Mel Gibson, 52, will not star in a Lethal Weapon 5, which is not being made.

Ringo Starr, 68, will not sign autographs or accept fan mail after October 20.

Florida Congressman Tim Mahoney's attempt to hush up an extramarital affair with $120,000 did not work.

Axl Rose's mythic Guns N' Roses CD, Chinese Democracy, will not be released in 2008. No wait — it will be released! At least according to sources here and here and here. The disc, which Rose, now 46, has been obsessively tinkering with since his early thirties, will allegedly fill racks at Best Buy stores all across the U.S. on November 23 — appropriately, the beginning of Turkey Week.

Monday, October 20, 2008

Dumbing down (and down, and down, and down)

The CBS show Cold Case (yet another cop drama where detectives solve murder cases from the past that are still open) is so dumb that Litchick solved this week's "mystery" during the opening sequence, before the victim was even revealed. So, WB would like to briefly borrow Stephen Colbert's shtick for the following announcement:

CBS, consider yourself on notice. We understand the reasoning behind formulaic television shows, but when the formula becomes this transparently obvious, it's time to do some serious tinkering. Even the ubiquitous reruns of Friends involve more suspense than the drivel you're airing on Sunday nights.


Sunday, October 19, 2008

Equal access

Sarah Palin showed up at SNL as threatened rumored promised. And Alec Baldwin showed that flaming liberals can be decent and even gallant people with a great sense of humor. Now, will the McPalin team lighten up in their attacks against "anti-American" voters?

Oh, and Colin Powell, who served in three Republican administrations, endorsed Barack Obama today too. Rush Limbaugh and George Will, two white guys, claimed that it was all about race.



No Child Left Behind (depending on tax district) — Part Two

Part two of Pinkmingo's investigation of the September protest by Chicago public school students against unequal funding. (Part one is here.)

What the Chicago Public Schools students attempted could easily be portrayed as illegal, since registering and attending a school outside the student’s home district is a crime in Illinois. Still, as mentioned in part one, the CPS schools receive $11,000 per pupil while New Trier High receives $17,000. While Senator Meeks was citing these figures in his protest, he failed to mention that the average per-student funding in Illinois is $9,000, putting CPS above the average. (Considering that Pinkmingo’s high school only received $600—yes, six hundred—dollars per student, complaining about thousands seems a bit unnecessary.)

Also, the New Trier school district only encompasses the two high schools, while CPS is responsible for elementary, middle, and high school education. Stating the obvious, the New Trier district has more money to spend on its high school students because, well, that’s all there is. If New Trier was responsible for all the schools CPS is, the funding ratio would be much closer.

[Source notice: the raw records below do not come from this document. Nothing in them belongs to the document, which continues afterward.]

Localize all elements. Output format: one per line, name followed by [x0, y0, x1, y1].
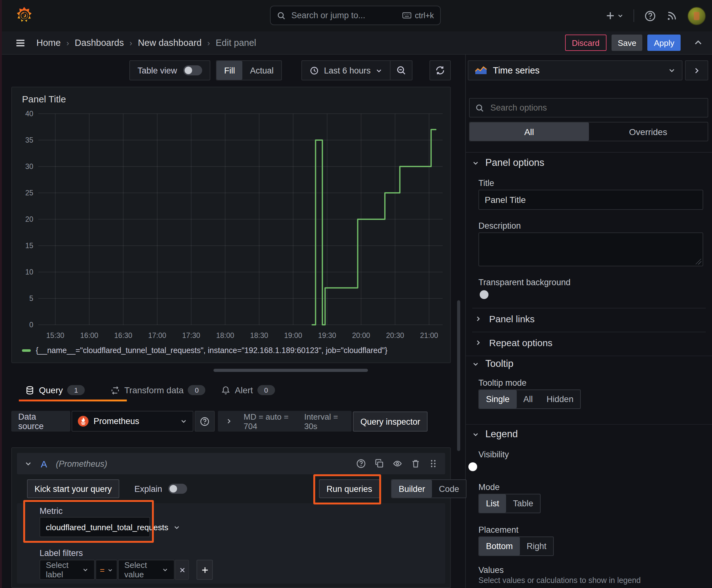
- time-range-picker[interactable]: Last 6 hours: [302, 61, 390, 80]
- chevron-down-icon: [162, 567, 168, 573]
- filter-overrides[interactable]: Overrides: [589, 123, 708, 141]
- panel-links-section-header[interactable]: Panel links: [475, 313, 535, 324]
- grafana-logo-icon[interactable]: [15, 6, 34, 25]
- metric-select[interactable]: cloudflared_tunnel_total_requests: [40, 517, 150, 537]
- fill-option[interactable]: Fill: [217, 61, 243, 80]
- run-queries-button[interactable]: Run queries: [319, 479, 380, 498]
- add-button[interactable]: [605, 11, 624, 21]
- chevron-down-icon[interactable]: [24, 460, 32, 467]
- save-button[interactable]: Save: [611, 35, 643, 51]
- explain-label: Explain: [134, 484, 162, 493]
- legend-section-header[interactable]: Legend: [472, 428, 518, 440]
- chevron-down-icon: [472, 430, 479, 438]
- breadcrumb-bar: Home › Dashboards › New dashboard › Edit…: [0, 31, 712, 55]
- tab-alert-count: 0: [257, 385, 275, 395]
- legend-mode-label: Mode: [478, 482, 500, 492]
- tooltip-hidden[interactable]: Hidden: [540, 390, 580, 408]
- user-avatar[interactable]: [688, 6, 706, 25]
- add-filter-button[interactable]: [196, 560, 213, 580]
- panel-title: Panel Title: [22, 93, 66, 104]
- breadcrumb-new-dashboard[interactable]: New dashboard: [138, 38, 201, 48]
- prometheus-icon: [78, 416, 88, 426]
- tooltip-all[interactable]: All: [516, 390, 540, 408]
- collapse-icon[interactable]: [693, 38, 703, 48]
- mode-table[interactable]: Table: [506, 495, 540, 512]
- help-icon[interactable]: [356, 459, 366, 469]
- svg-text:19:00: 19:00: [284, 331, 302, 339]
- news-icon[interactable]: [666, 10, 677, 21]
- refresh-icon: [435, 65, 445, 76]
- builder-code-switch: Builder Code: [391, 479, 467, 498]
- operator-dropdown[interactable]: =: [95, 560, 117, 580]
- select-value-dropdown[interactable]: Select value: [118, 560, 175, 580]
- chevron-right-icon: [475, 315, 481, 322]
- datasource-help-button[interactable]: [195, 411, 215, 432]
- svg-text:17:00: 17:00: [148, 331, 166, 339]
- refresh-button[interactable]: [429, 60, 451, 80]
- query-row-header[interactable]: A (Prometheus): [17, 453, 445, 474]
- select-value-placeholder: Select value: [124, 560, 157, 579]
- table-view-toggle[interactable]: [184, 65, 202, 76]
- discard-button[interactable]: Discard: [565, 35, 606, 51]
- visualization-picker[interactable]: Time series: [468, 60, 683, 80]
- breadcrumb-home[interactable]: Home: [37, 38, 61, 48]
- menu-icon[interactable]: [15, 37, 26, 48]
- panel-preview[interactable]: Panel Title 051015202530354015:3016:0016…: [11, 87, 451, 363]
- panel-resize-handle[interactable]: [214, 369, 368, 372]
- apply-button[interactable]: Apply: [648, 35, 681, 51]
- remove-filter-button[interactable]: [175, 560, 189, 580]
- time-series-chart[interactable]: 051015202530354015:3016:0016:3017:0017:3…: [17, 109, 447, 344]
- hide-response-icon[interactable]: [392, 459, 403, 469]
- scrollbar-thumb[interactable]: [457, 300, 460, 451]
- query-row-actions: [356, 459, 438, 469]
- options-filter: All Overrides: [469, 122, 708, 141]
- placement-right[interactable]: Right: [520, 537, 554, 555]
- tooltip-section-header[interactable]: Tooltip: [472, 358, 514, 370]
- filter-all[interactable]: All: [470, 123, 589, 141]
- select-label-dropdown[interactable]: Select label: [40, 560, 95, 580]
- max-data-points: MD = auto = 704: [244, 412, 293, 430]
- tab-query-count: 1: [67, 385, 85, 395]
- kick-start-button[interactable]: Kick start your query: [27, 479, 119, 498]
- tab-query[interactable]: Query 1: [25, 381, 85, 400]
- duplicate-icon[interactable]: [374, 459, 384, 469]
- trash-icon[interactable]: [411, 459, 421, 469]
- drag-handle-icon[interactable]: [429, 459, 438, 469]
- query-options-row[interactable]: MD = auto = 704 Interval = 30s: [218, 411, 352, 432]
- tab-alert[interactable]: Alert 0: [221, 381, 275, 400]
- explain-toggle[interactable]: [169, 484, 188, 494]
- resize-handle[interactable]: [696, 259, 701, 265]
- zoom-out-button[interactable]: [391, 61, 412, 80]
- legend-series-label[interactable]: {__name__="cloudflared_tunnel_total_requ…: [36, 346, 387, 355]
- breadcrumb-dashboards[interactable]: Dashboards: [75, 38, 124, 48]
- query-ref-id[interactable]: A: [41, 458, 47, 469]
- transform-icon: [110, 385, 120, 395]
- help-icon[interactable]: [644, 10, 656, 22]
- global-search-input[interactable]: [290, 10, 397, 21]
- placement-bottom[interactable]: Bottom: [479, 537, 520, 555]
- panel-links-title: Panel links: [489, 313, 535, 324]
- svg-text:35: 35: [25, 136, 33, 144]
- tab-transform[interactable]: Transform data 0: [110, 381, 206, 400]
- svg-text:21:00: 21:00: [420, 331, 438, 339]
- tooltip-single[interactable]: Single: [479, 390, 516, 408]
- mode-list[interactable]: List: [479, 495, 506, 512]
- actual-option[interactable]: Actual: [243, 61, 281, 80]
- panel-options-section-header[interactable]: Panel options: [472, 157, 544, 168]
- chevron-down-icon: [617, 13, 624, 19]
- options-search-input[interactable]: [489, 102, 702, 113]
- builder-option[interactable]: Builder: [392, 480, 432, 498]
- legend-series-swatch[interactable]: [22, 349, 31, 352]
- code-option[interactable]: Code: [432, 480, 466, 498]
- options-search[interactable]: [469, 98, 708, 118]
- toggle-options-pane-button[interactable]: [685, 60, 708, 80]
- edit-actions: Discard Save Apply: [565, 31, 704, 54]
- legend-title: Legend: [486, 428, 518, 440]
- repeat-options-section-header[interactable]: Repeat options: [475, 337, 553, 348]
- description-input[interactable]: [478, 232, 703, 266]
- panel-title-input[interactable]: [478, 190, 703, 210]
- datasource-picker[interactable]: Prometheus: [71, 411, 193, 432]
- pane-divider[interactable]: [465, 54, 466, 588]
- query-inspector-button[interactable]: Query inspector: [353, 412, 428, 432]
- global-search[interactable]: ctrl+k: [270, 6, 441, 25]
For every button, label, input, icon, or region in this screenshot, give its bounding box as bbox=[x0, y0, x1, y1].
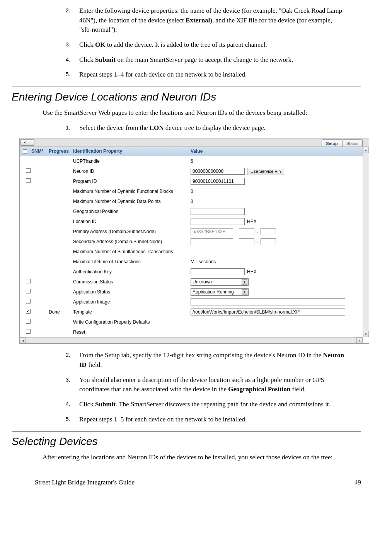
select-all-checkbox[interactable] bbox=[23, 149, 27, 153]
value-cell: 6 bbox=[189, 158, 363, 165]
value-cell: .. bbox=[189, 238, 363, 245]
static-value: 0 bbox=[191, 198, 193, 205]
table-row: Write Configuration Property Defaults bbox=[20, 317, 363, 327]
chevron-down-icon bbox=[242, 289, 247, 295]
value-cell: HEX bbox=[189, 268, 363, 275]
value-input[interactable] bbox=[191, 309, 345, 315]
table-body: UCPThandle6Neuron IDUse Service PinProgr… bbox=[20, 156, 369, 343]
vertical-scrollbar[interactable]: ▴ ▾ bbox=[363, 147, 369, 337]
property-label: Maximal Lifetime of Transactions bbox=[73, 259, 189, 265]
hex-label: HEX bbox=[247, 218, 257, 225]
value-input[interactable] bbox=[191, 178, 245, 185]
value-cell: 0 bbox=[189, 198, 363, 205]
property-label: Maximum Number of Dynamic Data Points bbox=[73, 198, 189, 205]
scroll-left-icon[interactable]: ◂ bbox=[20, 338, 26, 343]
step-4b: 4. Click Submit. The SmartServer discove… bbox=[66, 400, 361, 409]
step-number: 2. bbox=[66, 351, 79, 370]
row-checkbox[interactable] bbox=[26, 309, 31, 314]
node-input[interactable] bbox=[261, 228, 276, 235]
back-button[interactable]: <--- bbox=[20, 139, 34, 146]
step-3b: 3. You should also enter a description o… bbox=[66, 375, 361, 394]
property-label: Write Configuration Property Defaults bbox=[73, 319, 189, 326]
row-checkbox[interactable] bbox=[26, 299, 31, 303]
col-identification-property: Identification Property bbox=[73, 148, 189, 155]
row-checkbox[interactable] bbox=[26, 319, 31, 324]
step-number: 5. bbox=[66, 415, 79, 425]
value-cell: 0 bbox=[189, 188, 363, 195]
value-input[interactable] bbox=[191, 168, 245, 175]
subnet-input[interactable] bbox=[239, 238, 254, 245]
table-row: Authentication KeyHEX bbox=[20, 267, 363, 277]
domain-input[interactable] bbox=[191, 238, 233, 245]
value-cell: .. bbox=[189, 228, 363, 235]
property-label: UCPThandle bbox=[73, 158, 189, 165]
property-label: Secondary Address (Domain.Subnet.Node) bbox=[73, 239, 189, 245]
row-checkbox[interactable] bbox=[26, 289, 31, 293]
step-2: 2. Enter the following device properties… bbox=[66, 6, 361, 35]
steps-block-2: 2. From the Setup tab, specify the 12-di… bbox=[35, 351, 361, 424]
hex-label: HEX bbox=[247, 269, 257, 275]
tab-status[interactable]: Status bbox=[342, 139, 363, 147]
row-checkbox[interactable] bbox=[26, 178, 31, 183]
device-page-screenshot: <--- Setup Status SNM* Progress Identifi… bbox=[19, 138, 369, 344]
step-5: 5. Repeat steps 1–4 for each device on t… bbox=[66, 70, 361, 80]
property-label: Reset bbox=[73, 329, 189, 336]
step-text: Click Submit on the main SmartServer pag… bbox=[79, 55, 361, 65]
scroll-up-icon[interactable]: ▴ bbox=[363, 147, 369, 153]
horizontal-scrollbar[interactable]: ◂ ▸ bbox=[20, 337, 363, 343]
step-number: 2. bbox=[66, 6, 79, 35]
step-text: You should also enter a description of t… bbox=[79, 375, 361, 394]
step-number: 5. bbox=[66, 70, 79, 80]
table-row: UCPThandle6 bbox=[20, 156, 363, 166]
progress-text: Done bbox=[49, 309, 73, 315]
property-label: Maximum Number of Dynamic Functional Blo… bbox=[73, 188, 189, 195]
value-input[interactable] bbox=[191, 268, 245, 275]
table-row: Maximal Lifetime of TransactionsMillisec… bbox=[20, 257, 363, 267]
table-row: Application Image bbox=[20, 297, 363, 307]
static-value: Milliseconds bbox=[191, 259, 216, 265]
value-cell bbox=[189, 298, 363, 305]
step-number: 1. bbox=[66, 123, 79, 133]
property-label: Neuron ID bbox=[73, 168, 189, 175]
node-input[interactable] bbox=[261, 238, 276, 245]
steps-block-1: 2. Enter the following device properties… bbox=[35, 6, 361, 80]
property-label: Commission Status bbox=[73, 279, 189, 285]
use-service-pin-button[interactable]: Use Service Pin bbox=[247, 168, 284, 175]
table-row: DoneTemplate bbox=[20, 307, 363, 317]
page-number: 49 bbox=[355, 478, 361, 487]
subnet-input[interactable] bbox=[239, 228, 254, 235]
property-label: Maximum Number of Simultaneous Transacti… bbox=[73, 249, 189, 255]
step-number: 3. bbox=[66, 40, 79, 50]
property-label: Geographical Position bbox=[73, 208, 189, 215]
table-row: Maximum Number of Dynamic Data Points0 bbox=[20, 196, 363, 206]
table-row: Program ID bbox=[20, 176, 363, 186]
property-label: Primary Address (Domain.Subnet.Node) bbox=[73, 228, 189, 235]
table-row: Reset bbox=[20, 327, 363, 337]
table-header: SNM* Progress Identification Property Va… bbox=[20, 147, 369, 156]
value-input[interactable] bbox=[191, 208, 245, 215]
page-footer: Street Light Bridge Integrator's Guide 4… bbox=[35, 478, 361, 487]
row-checkbox[interactable] bbox=[26, 168, 31, 173]
value-cell bbox=[189, 309, 363, 315]
value-input[interactable] bbox=[191, 218, 245, 225]
row-checkbox[interactable] bbox=[26, 329, 31, 334]
footer-title: Street Light Bridge Integrator's Guide bbox=[35, 478, 135, 487]
value-cell bbox=[189, 178, 363, 185]
section-body-2: After entering the locations and Neuron … bbox=[43, 453, 361, 462]
step-text: Click Submit. The SmartServer discovers … bbox=[79, 400, 361, 409]
scroll-right-icon[interactable]: ▸ bbox=[356, 338, 363, 343]
domain-input[interactable] bbox=[191, 228, 233, 235]
value-select[interactable]: Unknown bbox=[191, 278, 249, 286]
value-cell: Unknown bbox=[189, 278, 363, 286]
row-checkbox[interactable] bbox=[26, 279, 31, 283]
tab-setup[interactable]: Setup bbox=[322, 139, 342, 147]
step-text: Click OK to add the device. It is added … bbox=[79, 40, 361, 50]
value-cell: Milliseconds bbox=[189, 259, 363, 265]
step-number: 3. bbox=[66, 375, 79, 394]
step-number: 4. bbox=[66, 400, 79, 409]
value-input[interactable] bbox=[191, 298, 345, 305]
step-2b: 2. From the Setup tab, specify the 12-di… bbox=[66, 351, 361, 370]
value-select[interactable]: Application Running bbox=[191, 288, 249, 296]
step-text: Enter the following device properties: t… bbox=[79, 6, 361, 35]
scroll-down-icon[interactable]: ▾ bbox=[363, 331, 369, 337]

Lastly, the main reason New Trier has more money is because of property taxes. The villages bordering Chicago pay an incredible amount of tax, anywhere from $20,000 to $40,000 a year depending on the exact area. Being as far from a mathematician as one can be, Pinkmingo enlisted some help in explaining the Illinois tax system. Enter her future mother-in-law Karen Long, current Winnetka resident and mother of a New Trier graduate:

“In Illinois, property taxes pay for local education, and the bill lists all the taxing authorities separately. For example, an elementary school district, high school district, local village, and mosquito district all set their own tax rates. The high school districts in wealthier communities have more funds because the assessed valuations are higher, and the money goes directly to the taxing school district.” (And yes, there really is such a thing as a mosquito district. Google it.)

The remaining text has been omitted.